(February 18, 2022 at 9:32 pm)Belacqua Wrote:(February 18, 2022 at 2:03 pm)LadyForCamus Wrote: Saying “You haven’t provided sufficient evidence or sound reason to convince me your claim is true,” is a perfectly sufficient reason to withhold belief in that claim, at least tentatively. Though the person rejecting the reasoning used to support the claim is still responsible for explaining why the claimant’s reasoning is fallacious, because logic can be objectively assessed and critiqued. In other words, if someone puts forth a cosmological argument, and the respondent says, “nope. That argument is fallacious.” or “the premises are false.” then they haven’t yet done the work of supporting and justifying those counter-claims.

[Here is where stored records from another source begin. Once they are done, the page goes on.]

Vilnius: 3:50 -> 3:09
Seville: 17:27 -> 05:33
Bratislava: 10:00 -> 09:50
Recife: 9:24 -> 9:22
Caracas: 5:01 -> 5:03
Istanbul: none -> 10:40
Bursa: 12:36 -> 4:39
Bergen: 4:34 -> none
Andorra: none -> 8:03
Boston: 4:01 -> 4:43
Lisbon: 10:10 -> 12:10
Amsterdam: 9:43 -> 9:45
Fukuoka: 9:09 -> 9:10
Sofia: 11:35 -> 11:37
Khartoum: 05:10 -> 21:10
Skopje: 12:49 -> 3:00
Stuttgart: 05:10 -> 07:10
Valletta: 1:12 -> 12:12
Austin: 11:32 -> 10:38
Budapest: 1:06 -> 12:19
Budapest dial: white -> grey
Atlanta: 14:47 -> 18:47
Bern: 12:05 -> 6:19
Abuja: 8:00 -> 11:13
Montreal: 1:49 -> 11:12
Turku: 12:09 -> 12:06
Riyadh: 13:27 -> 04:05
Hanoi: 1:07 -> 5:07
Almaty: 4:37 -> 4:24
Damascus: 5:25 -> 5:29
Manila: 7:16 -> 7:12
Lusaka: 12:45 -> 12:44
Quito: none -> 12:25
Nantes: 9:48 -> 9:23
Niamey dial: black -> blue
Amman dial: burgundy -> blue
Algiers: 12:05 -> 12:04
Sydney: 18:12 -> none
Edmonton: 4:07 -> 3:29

And others of us enjoy a more in-depth discourse on the subject of metaphysics, beyond simply, “I’m not convinced, so I’m done thinking about it.” I don’t see anything wrong with that.

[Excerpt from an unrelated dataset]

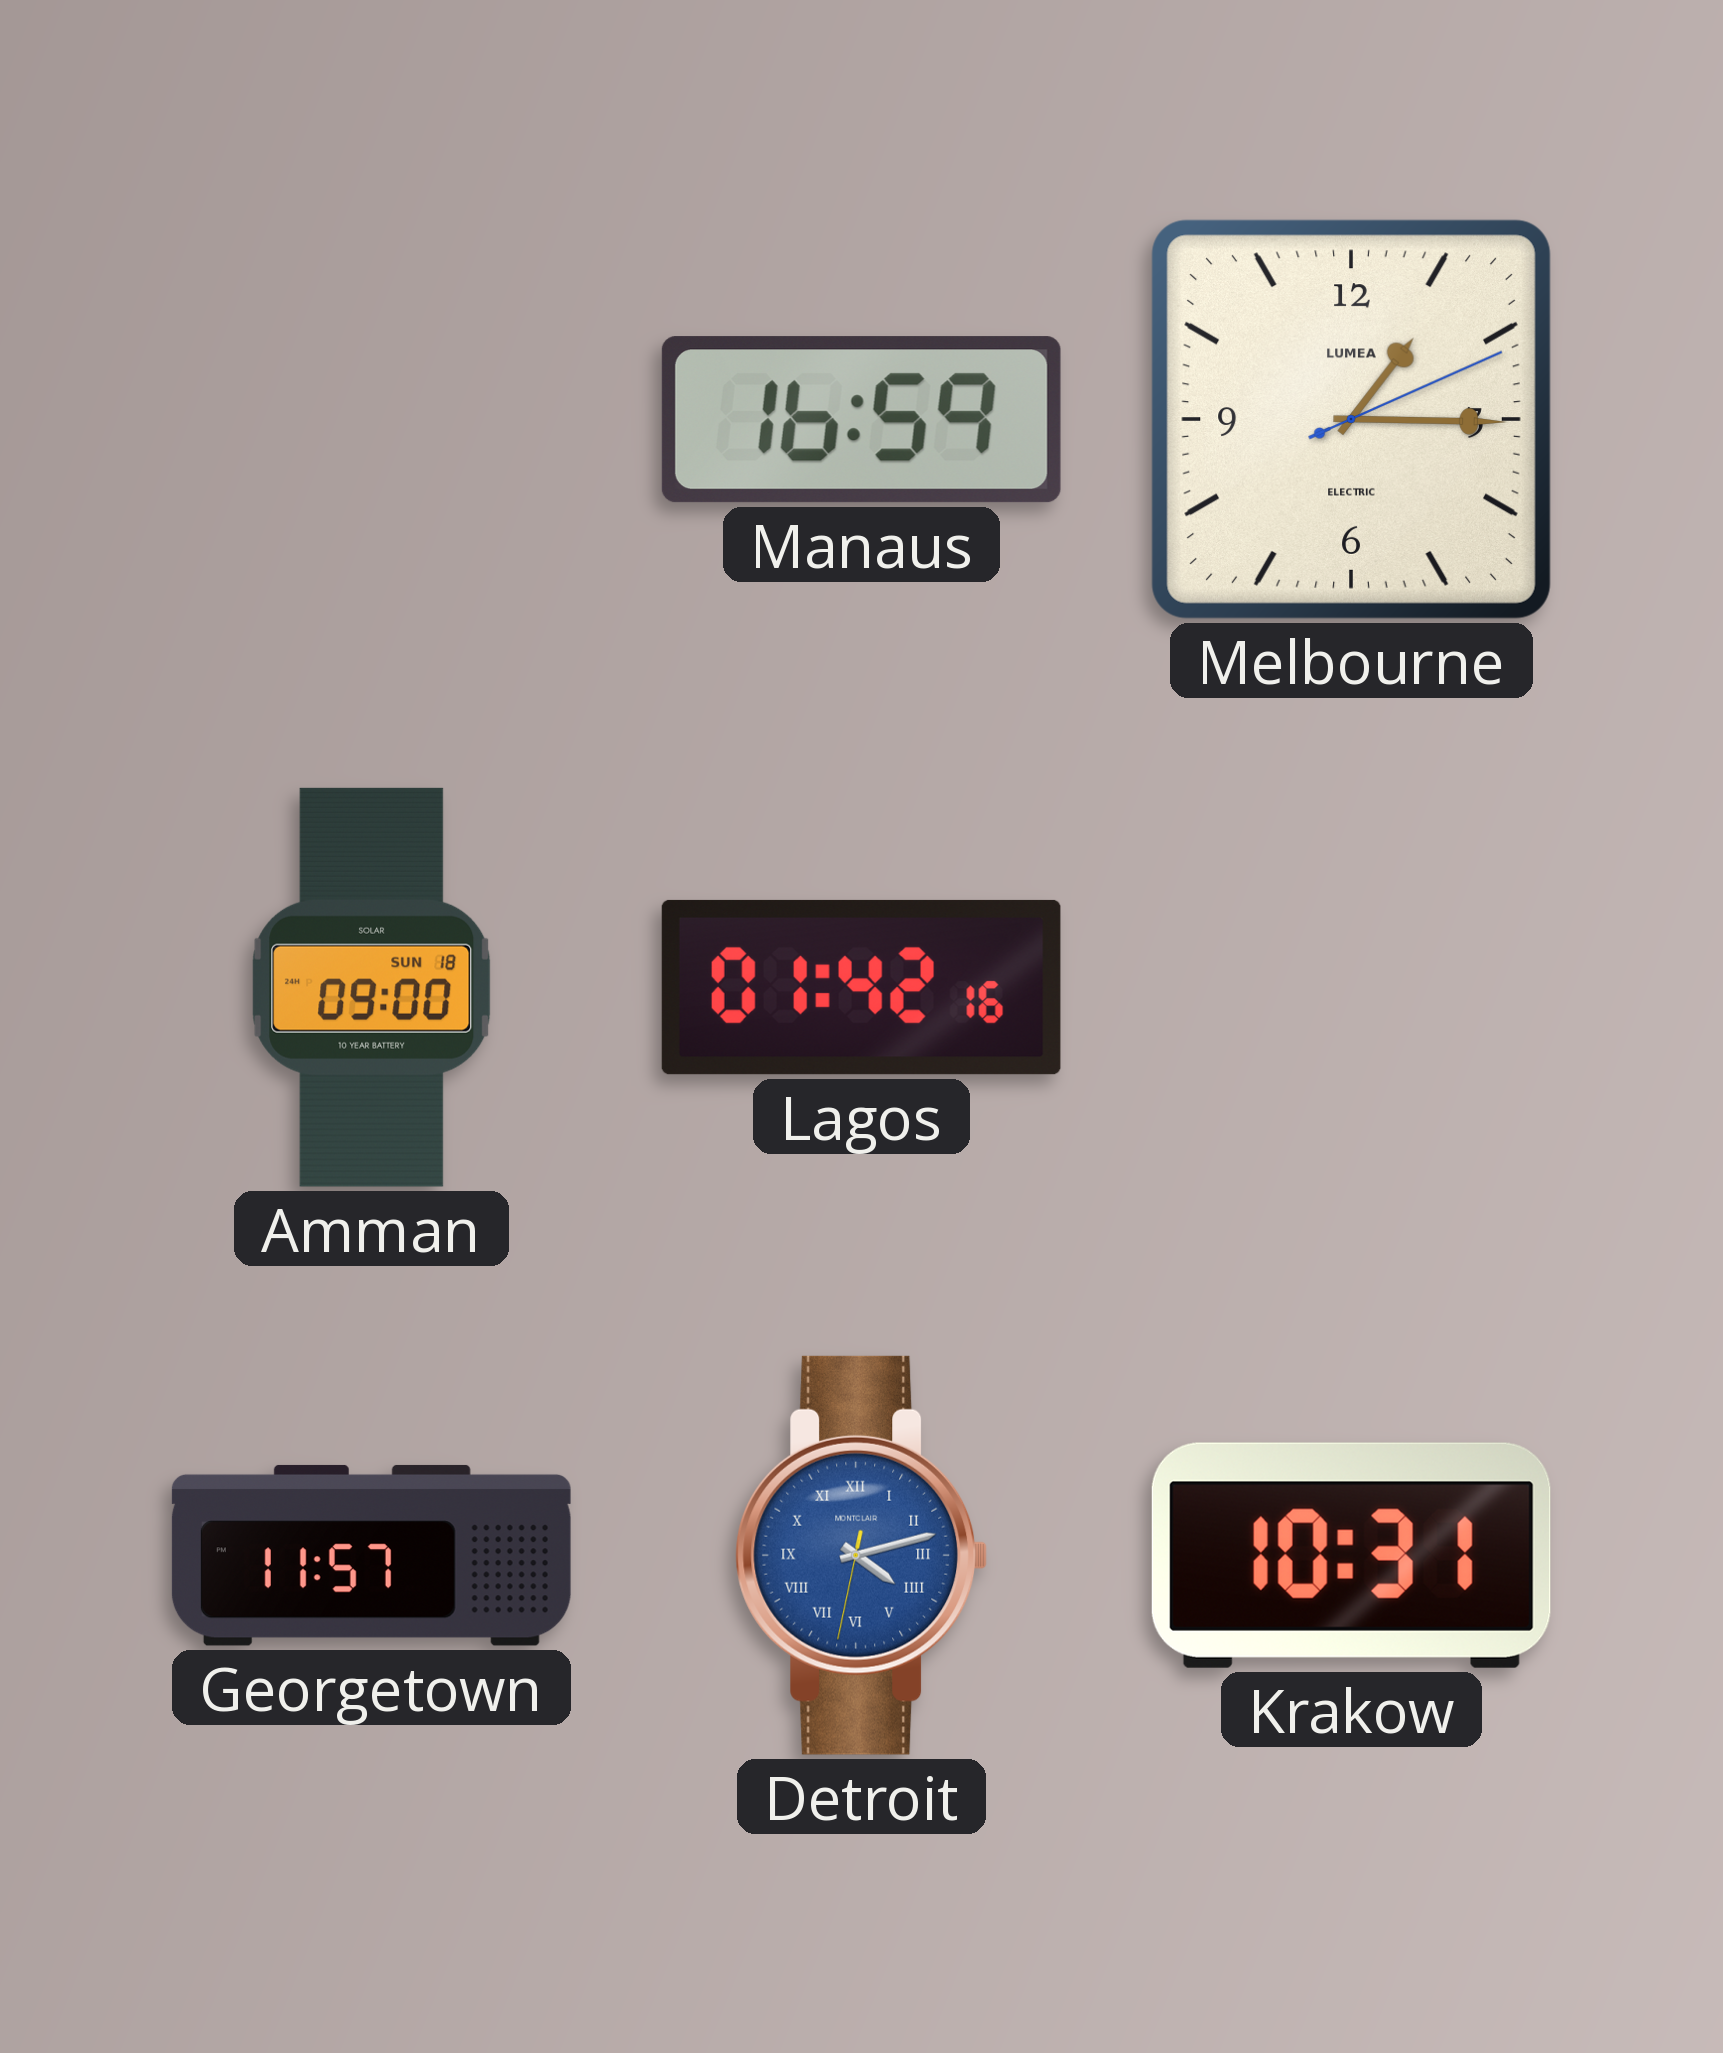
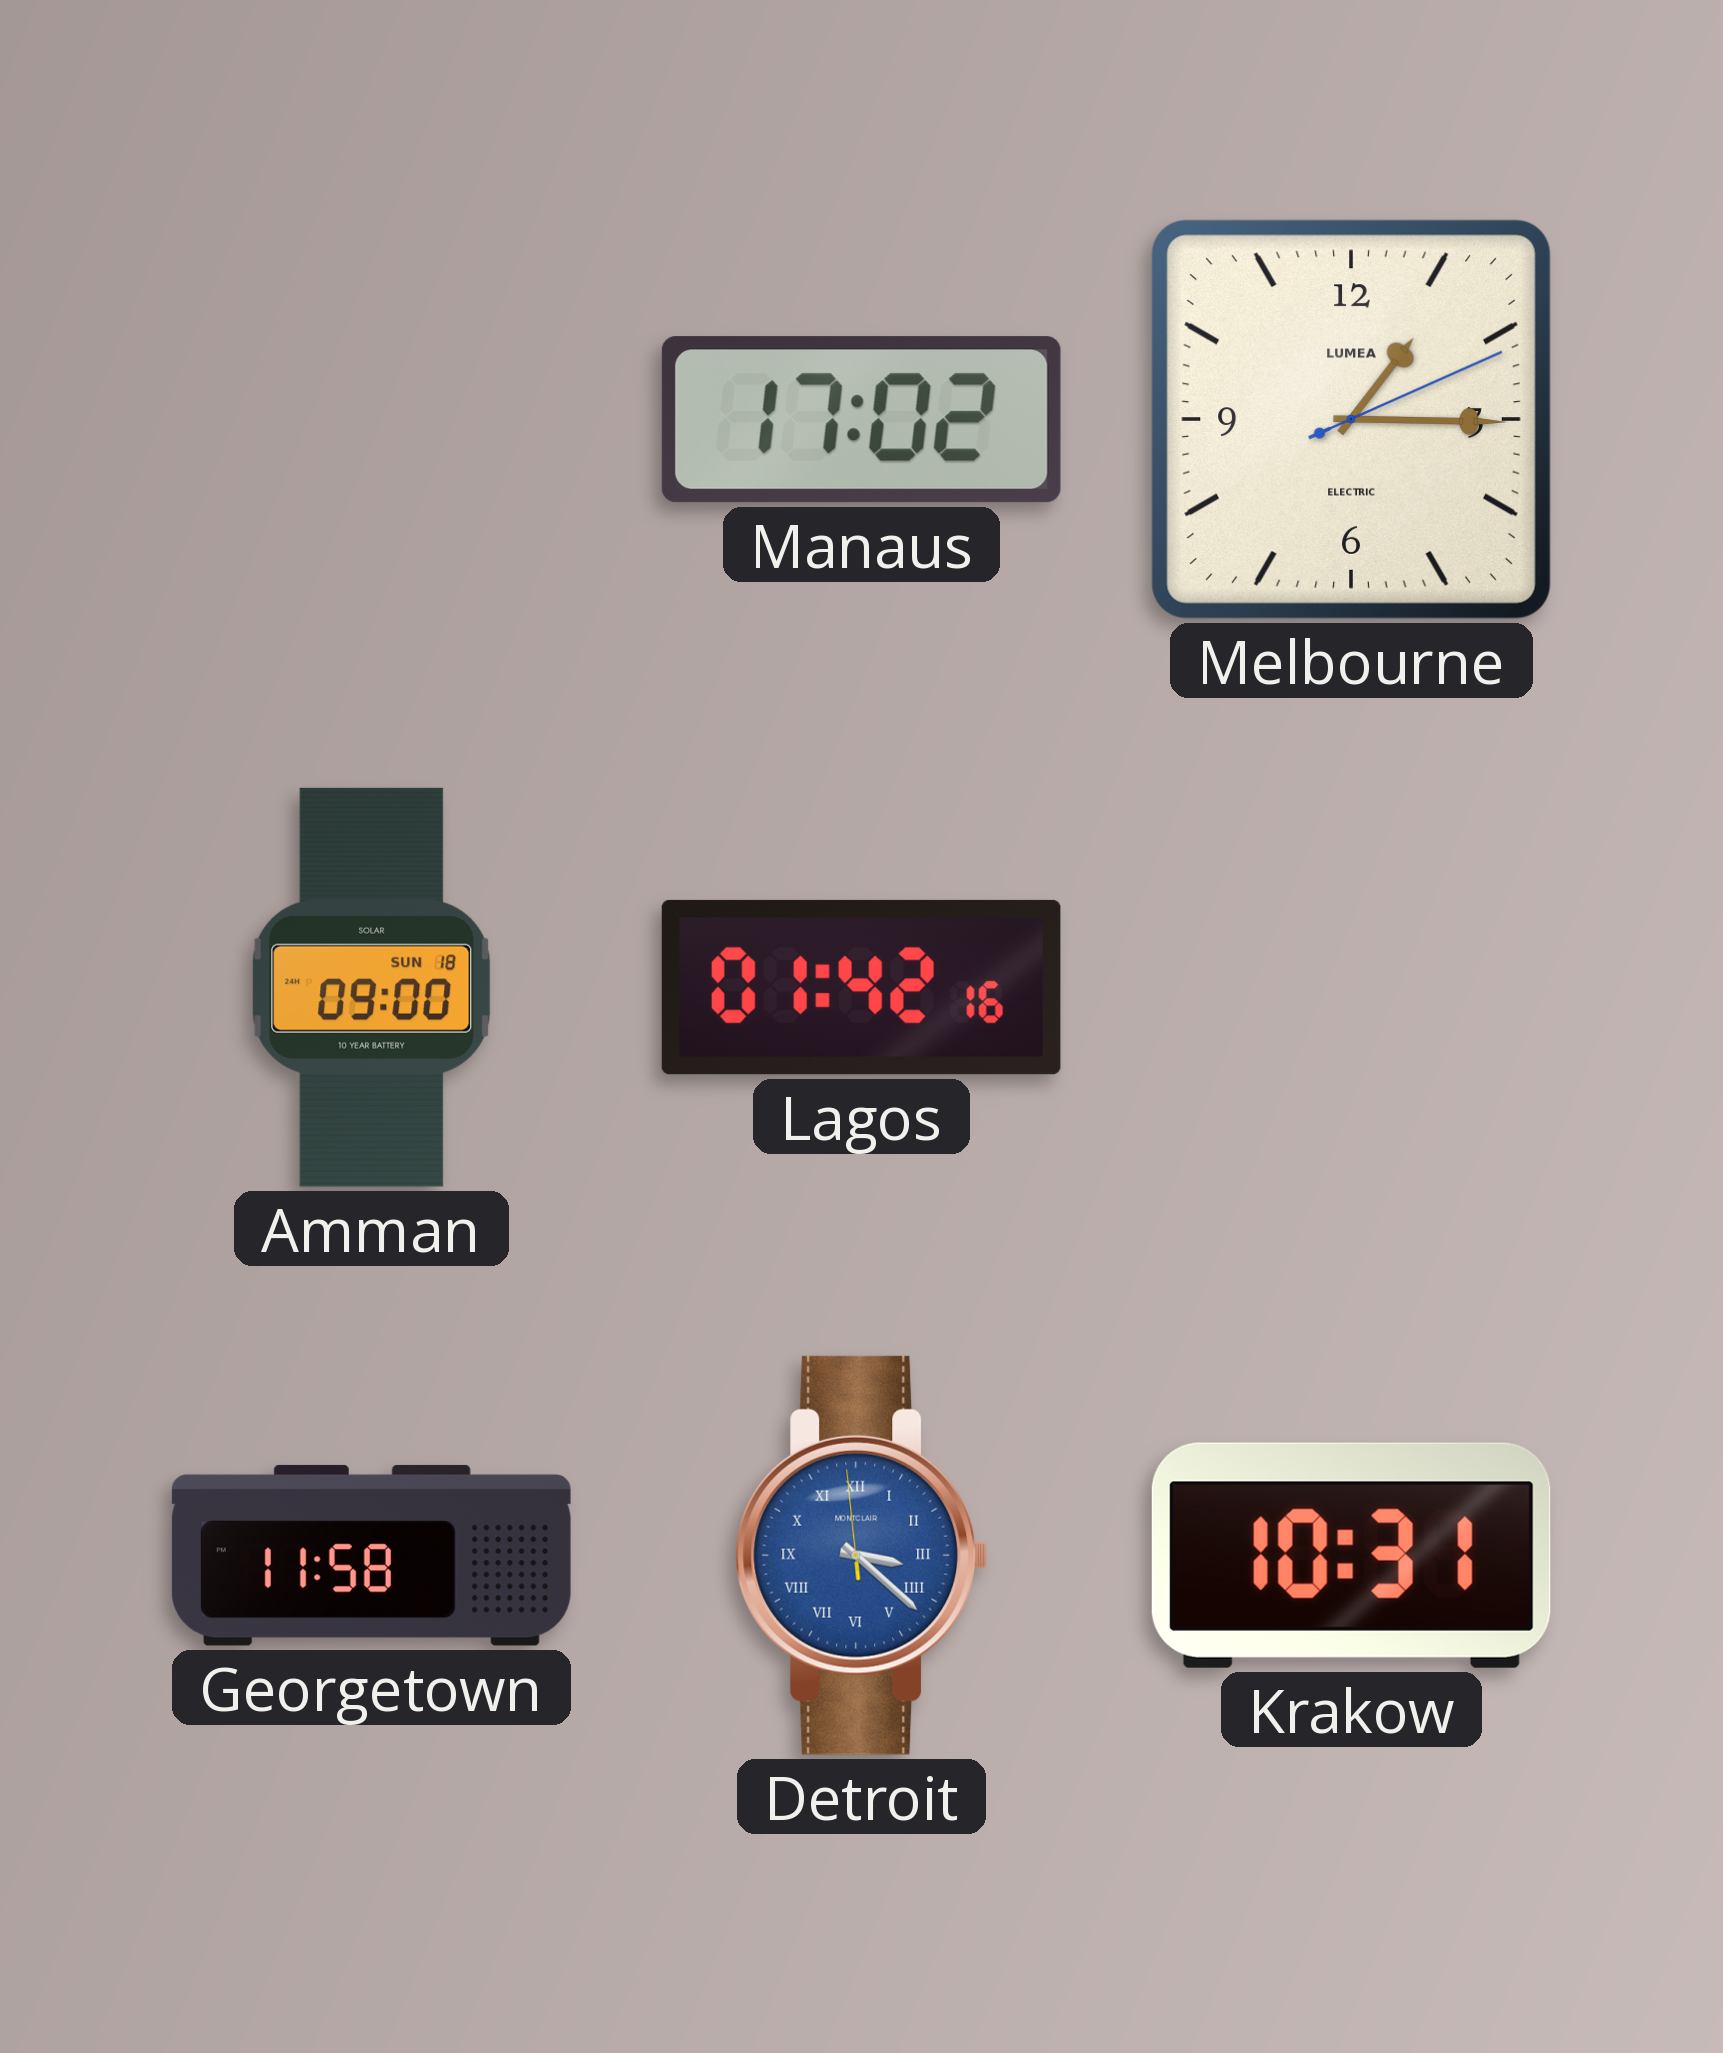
Manaus: 16:59 -> 17:02
Georgetown: 11:57 -> 11:58
Detroit: 4:12 -> 3:21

This is all very well said, I think! Thank you for posting it.
(It's pretty much what I've been saying, but since you're much nicer than I am people are more likely to read it with an open mind.)
It allows dialogue. So “You haven’t provided sufficient evidence or sound reason" is perfectly fair, and allows the person making the claim to explore what "sufficient evidence" or a "sound reason" might look like to the respondent.
We saw earlier someone making two claims: 1) there is no empirical evidence for God, and 2) we should not believe in things for which there is no empirical evidence.
If people were inclined, this is a very reasonable way to begin a discussion of classical theism, which of course never claimed that God would be some sort of physical object accessible to the senses. Since Plato, God is much more like Justice, or Mercy. Or numbers. These are things we don't sense, but can know of in the mind since we extrapolate their existence from actions and objects in the world.
I know that most people here won't accept this argument either, but it shows how, when someone presents his reasons, discussion is possible.
Just so that we are clear, the Greeks were pagans (that is, polytheistic), and if you read Homer, the gods were constantly intervening in the affairs of we mortals; that's what the Greeks, Plato included, believed, Romans, too.